--- SOURCE RECORDS Enclosed Below ---
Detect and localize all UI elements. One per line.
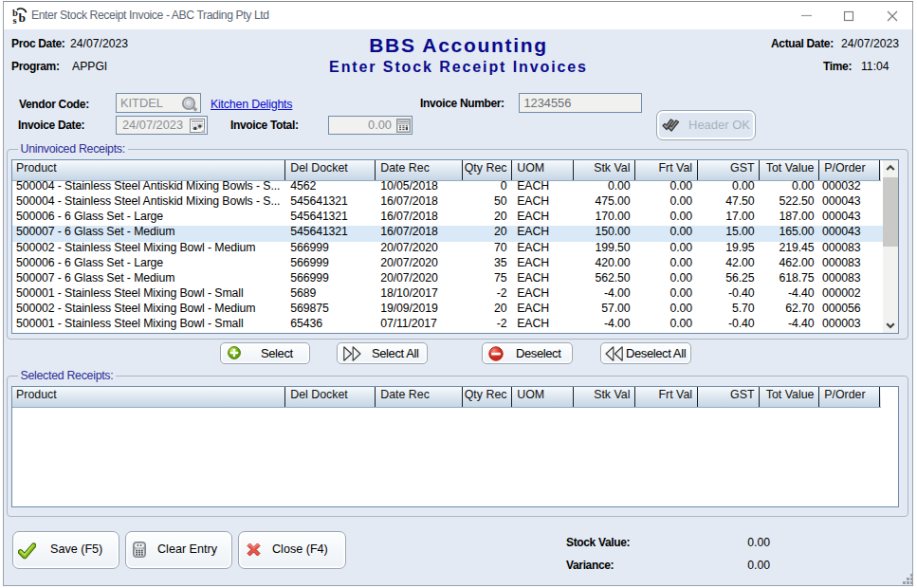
svg-text:s: s xyxy=(13,15,17,25)
svg-text:b: b xyxy=(19,10,27,25)
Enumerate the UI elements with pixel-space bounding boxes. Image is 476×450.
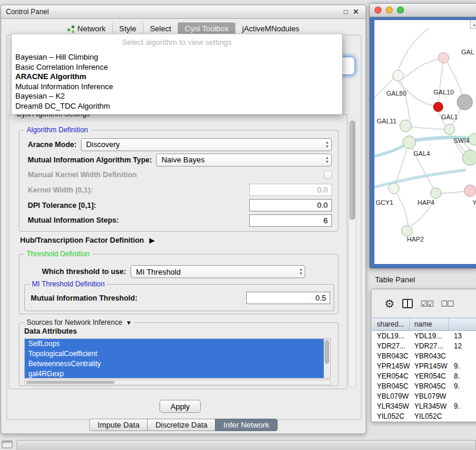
float-window-icon[interactable]: □: [341, 8, 351, 16]
network-node[interactable]: [464, 185, 476, 197]
aracne-mode-combobox[interactable]: Discovery ▲▼: [81, 138, 332, 151]
network-svg[interactable]: GALGAL80GAL10GAL11GAL1SWI4GAL4GCY1HAP4YH…: [374, 20, 476, 264]
network-node[interactable]: [433, 102, 443, 112]
clear-checkboxes-icon[interactable]: ☐☐: [441, 299, 453, 308]
network-node[interactable]: [444, 124, 455, 135]
tab-label: Select: [150, 24, 171, 33]
manual-kernel-label: Manual Kernel Width Definition: [28, 171, 137, 179]
table-panel-heading: Table Panel: [375, 275, 415, 284]
bottom-tab-impute-data[interactable]: Impute Data: [89, 419, 148, 431]
attribute-item-gal4rgexp[interactable]: gal4RGexp: [25, 369, 324, 379]
column-header-name[interactable]: name: [410, 318, 449, 330]
gear-icon[interactable]: ⚙: [384, 298, 395, 309]
table-cell: 13: [449, 331, 476, 341]
attributes-horizontal-scrollbar[interactable]: [24, 380, 331, 385]
mac-zoom-icon[interactable]: [397, 6, 404, 14]
table-cell: YDR27...: [372, 341, 410, 351]
table-cell: YER054C: [372, 371, 410, 381]
algorithm-option-basic-correlation-inference[interactable]: Basic Correlation Inference: [12, 63, 342, 73]
network-scrollbar-button[interactable]: ▲: [470, 20, 476, 29]
network-canvas[interactable]: GALGAL80GAL10GAL11GAL1SWI4GAL4GCY1HAP4YH…: [374, 20, 476, 264]
node-label-gal1: GAL1: [441, 113, 458, 120]
settings-scrollbar[interactable]: [348, 118, 356, 388]
table-row[interactable]: YDR27...YDR27...12: [372, 341, 476, 351]
algorithm-option-mutual-information-inference[interactable]: Mutual Information Inference: [12, 82, 342, 92]
network-edge[interactable]: [412, 127, 444, 129]
mi-threshold-field[interactable]: 0.5: [246, 292, 330, 304]
close-window-icon[interactable]: ✕: [351, 8, 361, 16]
mac-minimize-icon[interactable]: [386, 6, 393, 14]
attribute-item-topologicalcoefficient[interactable]: TopologicalCoefficient: [25, 349, 324, 359]
node-label-gal10: GAL10: [433, 89, 454, 96]
network-edge[interactable]: [439, 63, 443, 102]
algorithm-dropdown-list: Bayesian – Hill ClimbingBasic Correlatio…: [12, 53, 342, 111]
select-all-checkboxes-icon[interactable]: ☑☑: [420, 299, 433, 308]
attribute-item-selfloops[interactable]: SelfLoops: [25, 339, 324, 349]
table-row[interactable]: YIL052CYIL052C: [372, 411, 476, 421]
mac-close-icon[interactable]: [374, 6, 382, 14]
table-cell: YIL052C: [410, 411, 449, 421]
table-row[interactable]: YDL19...YDL19...13: [372, 331, 476, 341]
dpi-tolerance-field[interactable]: 0.0: [249, 199, 332, 211]
bottom-status-bar[interactable]: [17, 440, 476, 450]
attribute-item-betweennesscentrality[interactable]: BetweennessCentrality: [25, 359, 324, 369]
network-node[interactable]: [462, 150, 476, 165]
network-node[interactable]: [438, 53, 449, 63]
kernel-width-field[interactable]: 0.0: [249, 184, 332, 196]
attributes-vertical-scrollbar[interactable]: [324, 339, 330, 378]
sources-group-title[interactable]: Sources for Network Inference ▼: [24, 318, 134, 327]
algorithm-option-aracne-algorithm[interactable]: ARACNE Algorithm: [12, 72, 342, 82]
hub-definition-section[interactable]: Hub/Transcription Factor Definition ▶: [20, 236, 155, 244]
table-cell: YBR043C: [372, 351, 410, 361]
table-cell: YBR045C: [372, 381, 410, 391]
network-node[interactable]: [400, 120, 412, 132]
network-node[interactable]: [402, 226, 412, 236]
expand-right-icon[interactable]: ▶: [149, 236, 155, 244]
algorithm-option-dream8-dc-tdc-algorithm[interactable]: Dream8 DC_TDC Algorithm: [12, 102, 342, 112]
node-label-gcy1: GCY1: [376, 199, 393, 206]
table-cell: YDL19...: [372, 331, 410, 341]
columns-icon[interactable]: [402, 299, 413, 308]
tab-label: Cyni Toolbox: [185, 24, 229, 33]
network-edge[interactable]: [441, 191, 464, 193]
minimized-panel-icon[interactable]: [2, 441, 12, 448]
network-edge[interactable]: [396, 194, 408, 226]
apply-button[interactable]: Apply: [159, 400, 201, 413]
table-row[interactable]: YBR045CYBR045C9.: [372, 381, 476, 391]
mi-steps-field[interactable]: 6: [249, 214, 332, 227]
network-edge[interactable]: [401, 81, 410, 120]
bottom-tab-discretize-data[interactable]: Discretize Data: [147, 419, 216, 431]
network-edge[interactable]: [396, 149, 407, 183]
network-node[interactable]: [468, 133, 476, 145]
bottom-tab-infer-network[interactable]: Infer Network: [215, 419, 277, 431]
combo-arrows-icon: ▲▼: [299, 268, 302, 276]
network-edge[interactable]: [374, 145, 404, 157]
network-edge[interactable]: [374, 170, 466, 188]
network-node[interactable]: [431, 188, 441, 198]
control-panel-titlebar[interactable]: Control Panel □ ✕: [1, 5, 366, 19]
table-row[interactable]: YPR145WYPR145W9.: [372, 361, 476, 371]
network-edge[interactable]: [403, 59, 438, 79]
table-row[interactable]: YER054CYER054C8.: [372, 371, 476, 381]
table-cell: YLR345W: [410, 401, 449, 411]
table-row[interactable]: YBR043CYBR043C: [372, 351, 476, 361]
network-node[interactable]: [389, 183, 399, 194]
network-window-titlebar[interactable]: [370, 4, 476, 17]
network-node[interactable]: [457, 94, 472, 110]
collapse-down-icon[interactable]: ▼: [126, 319, 132, 326]
mi-type-combobox[interactable]: Naive Bayes ▲▼: [156, 154, 332, 167]
data-attributes-list[interactable]: SelfLoopsTopologicalCoefficientBetweenne…: [24, 338, 331, 379]
column-header-shared[interactable]: shared...: [372, 318, 410, 330]
bottom-tabs: Impute DataDiscretize DataInfer Network: [1, 419, 366, 431]
table-row[interactable]: YLR345WYLR345W9.: [372, 401, 476, 411]
which-threshold-combobox[interactable]: MI Threshold ▲▼: [131, 265, 305, 278]
network-node[interactable]: [403, 136, 416, 149]
column-header-2[interactable]: [449, 318, 476, 330]
table-cell: YPR145W: [372, 361, 410, 371]
table-cell: YPR145W: [410, 361, 449, 371]
algorithm-option-bayesian-hill-climbing[interactable]: Bayesian – Hill Climbing: [12, 53, 342, 63]
manual-kernel-checkbox[interactable]: [324, 171, 332, 179]
algorithm-option-bayesian-k2[interactable]: Bayesian – K2: [12, 92, 342, 102]
table-row[interactable]: YBL079WYBL079W: [372, 391, 476, 401]
network-node[interactable]: [393, 70, 403, 81]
--- End of Enclosed SOURCE RECORDS ---
WHAT YOU NEED TO DO
Please show every line above that includes the word "button".

ANSWER BOX
network-scrollbar-button[interactable]: ▲: [470, 20, 476, 29]
apply-button[interactable]: Apply: [159, 400, 201, 413]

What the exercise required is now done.